Thomas Glover had a common-law marital relationship with a Japanese woman named Awajiya Tsuru (淡路屋 ツル), a native of Bungo province (present day Oita Prefecture) whom he apparently met in Osaka in the early 1870s. Glover and Tsuru remained together until the latter's death in 1899. The couple had a daughter named Hana, born in Nagasaki in 1876. Hana wed British merchant Walter George Bennett in 1897 and later moved with him to Korea, where she died in 1938. She had four children but only one grandchild, Ronald Walter Bennett (1931-2024), who lived in the United States.

Thomas Glover (Japanized as Gurabā or Kuraba) also adopted a British-Japanese son, later named Kuraba Tomisaburō (倉場 富三郎) (1870–1945), who was born in Nagasaki and went on to make important contributions to the economy of this city in the late 19th and early 20th centuries. Tomisaburō married Nakano Waka (中野 ワカ), also of mixed British and Japanese descent. Official household registers preserved at Nagasaki City Hall indicate that Tomisaburō was the son of a woman named Kaga Maki (加賀 マキ). Kaga Maki married a Japanese man and died in Nagasaki in 1905.

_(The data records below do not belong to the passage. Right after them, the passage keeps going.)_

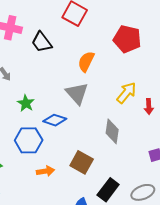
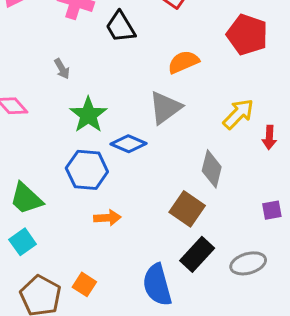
orange semicircle: (86, 62) -> (183, 62), turned 35
gray triangle: (77, 93) -> (165, 108), turned 30
green star: (26, 103) -> (88, 115), size x1.4
brown square: (82, 162) -> (187, 209), moved

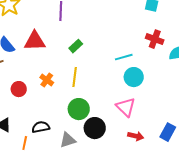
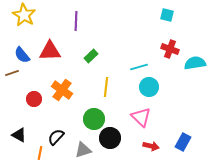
yellow line: (75, 77) -> (106, 87), moved
orange cross: (47, 80) -> (62, 90), size x1.5
black semicircle: (41, 127) -> (56, 137), turned -36

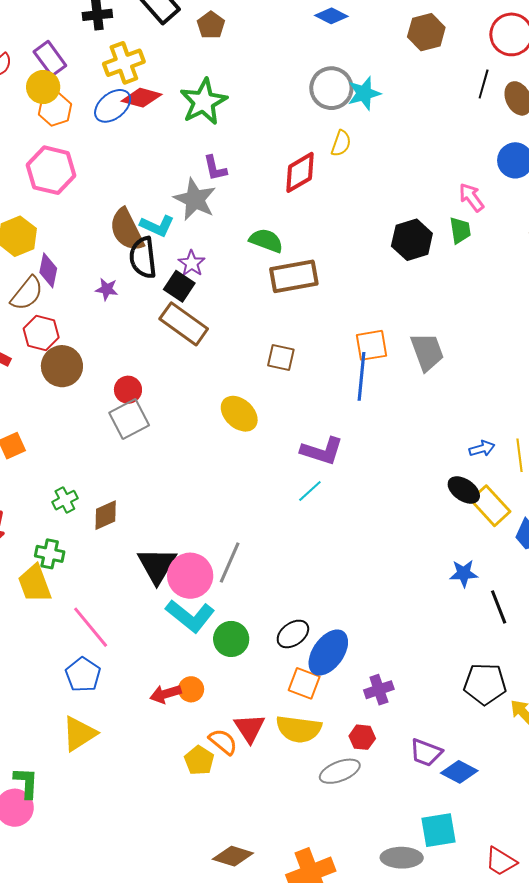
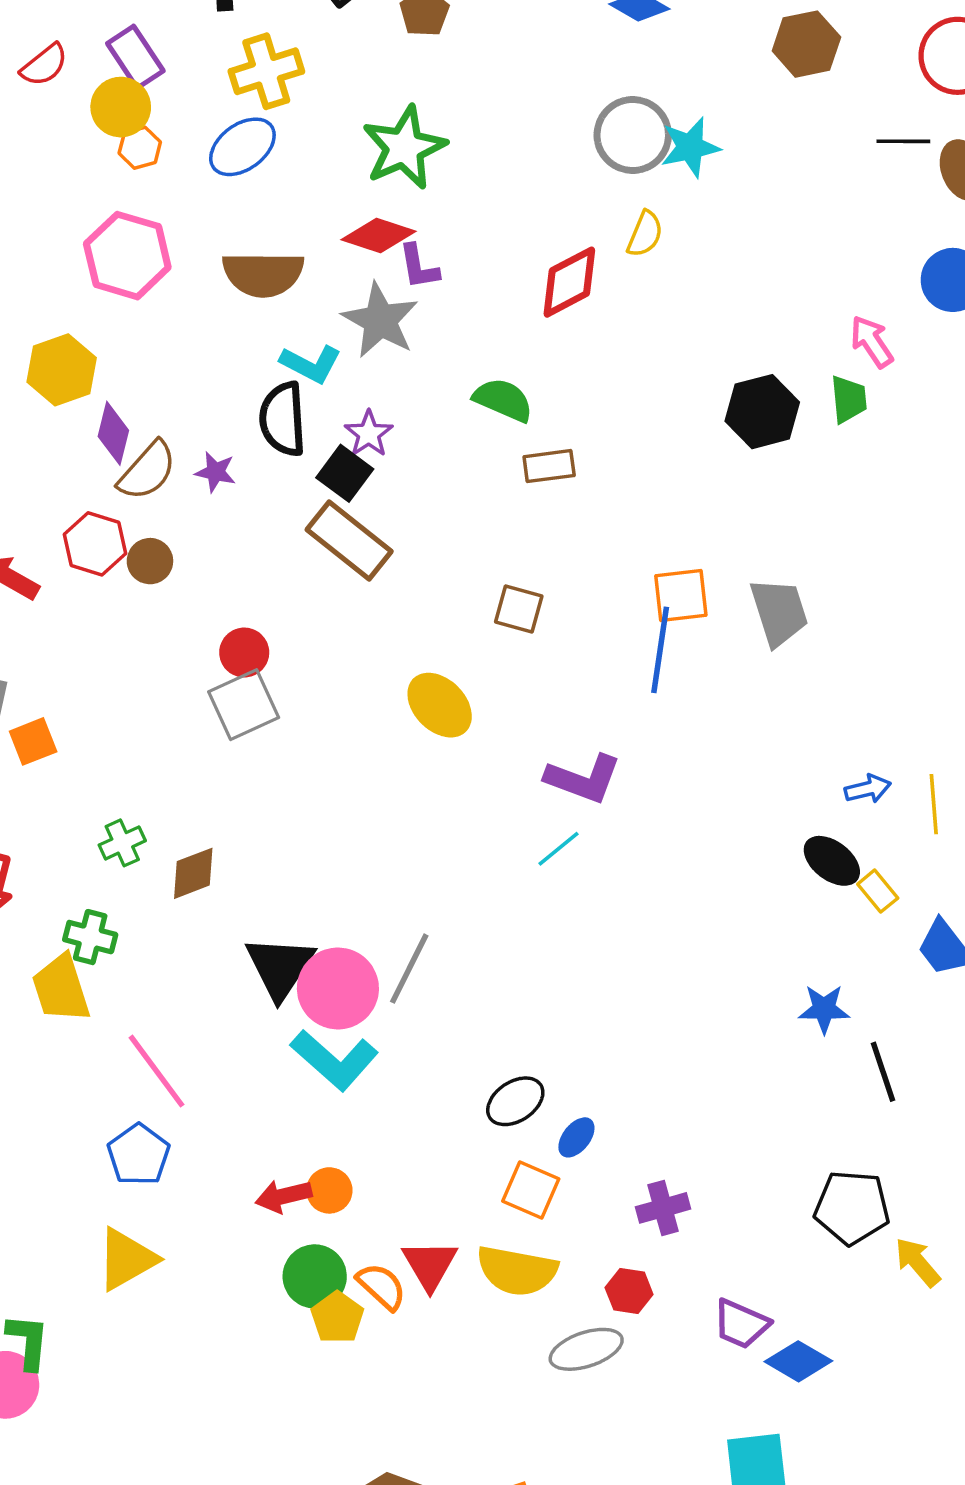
black line: (484, 84) -> (903, 141), turned 72
red diamond: (142, 98) -> (378, 236), moved
orange hexagon: (55, 109) -> (140, 148), size x0.7
brown semicircle: (127, 230) -> (263, 274), moved, turned -66
brown rectangle: (294, 276) -> (549, 466), size x0.6
brown semicircle: (27, 293) -> (147, 471), moved
brown circle: (62, 366) -> (150, 561), moved, size x0.6
yellow rectangle: (490, 506) -> (878, 891), size x0.6
green circle: (231, 639) -> (315, 1276), moved
blue ellipse: (328, 653) -> (576, 1137), size x0.5

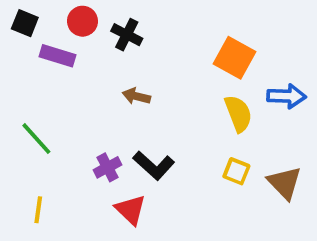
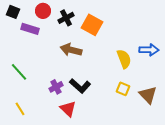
black cross: (127, 35) -> (66, 18), turned 35
orange square: (235, 58) -> (92, 25), moved
brown arrow: (136, 96) -> (71, 50), size x1.5
yellow line: (38, 210) -> (20, 109), turned -40

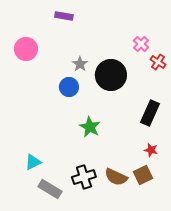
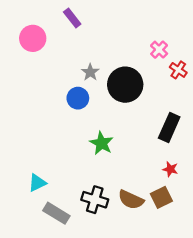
purple rectangle: (64, 16) -> (72, 18), turned 42
pink circle: (26, 49) -> (33, 38), moved
black cross: (84, 177) -> (95, 200), turned 35

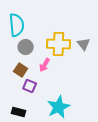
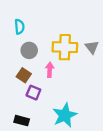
cyan semicircle: (17, 25) -> (19, 27), size x0.6
pink arrow: (45, 65) -> (50, 70), turned 152

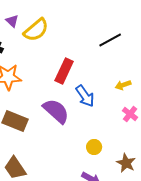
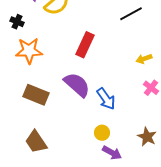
blue arrow: (85, 96) -> (106, 99), moved
yellow circle: (94, 147) -> (102, 133), moved

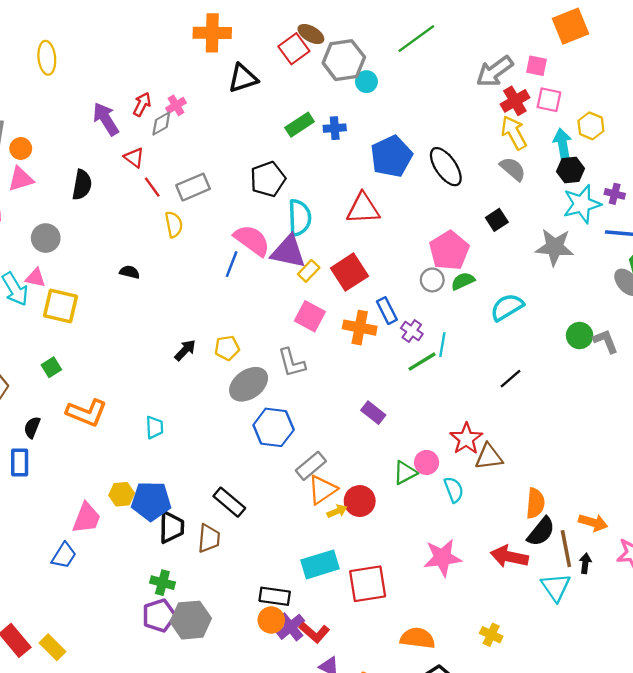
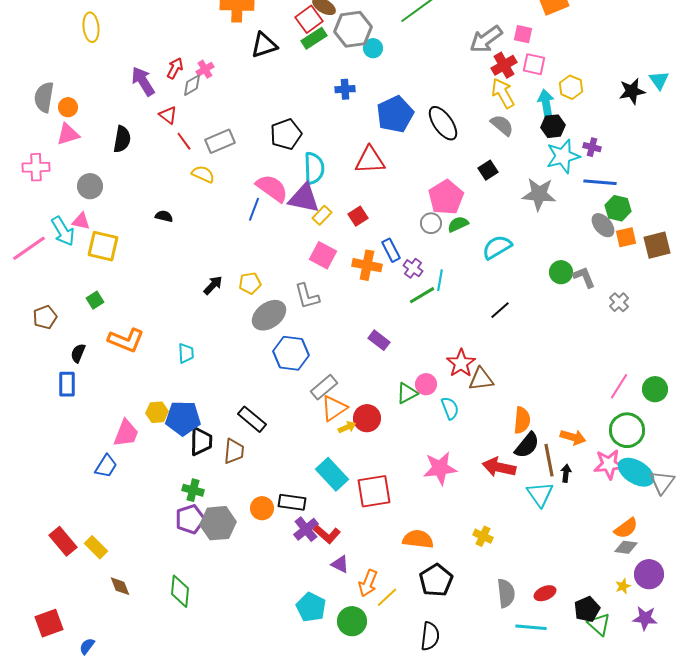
green rectangle: (300, 125) -> (314, 38), moved
yellow semicircle: (174, 224) -> (203, 174), turned -55
red square: (349, 272) -> (358, 216), size x0.6
cyan rectangle: (320, 564) -> (332, 474), turned 64
orange circle: (271, 620) -> (262, 508), moved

Despite his Japanese citizenship, Kuraba Tomisaburō was hounded as a potential spy by the Japanese military police during World War II. His wife Waka died in 1943, and Tomisaburō committed suicide on 26 August 1945, soon after the atomic bombings of Hiroshima and Nagasaki and a few weeks before the arrival of American occupation forces in Nagasaki.

=== False correlation with Madama Butterfly ===
Thomas Glover has been erroneously linked with Giacomo Puccini's opera Madama Butterfly in tourist brochures, popular magazines, and some academic literature.
The stories by John Luther Long and Pierre Loti that it is based upon (albeit with some debate on exactly which and to what extent) are set on the eastern slope of Nagasaki Harbour.
There is no historical evidence to support this linkage, except Glover's adoption of half-British Tomisaburō, the photographs of Glover's wife Tsuru wearing a kimono with a butterfly design on the sleeve, and Loti's Summer 1885 affair a few blocks north of Glover Garden with Kiku (Chrysanthemum) née Kane.
There are no naval officers, desertions, or attempted suicides in Glover's life as in the stories; rather, Tsuru's aforementioned death followed surgery.
There is also no evidence for the claim that Tsuru went by the nickname "Chōchō-san" (Ms Butterfly).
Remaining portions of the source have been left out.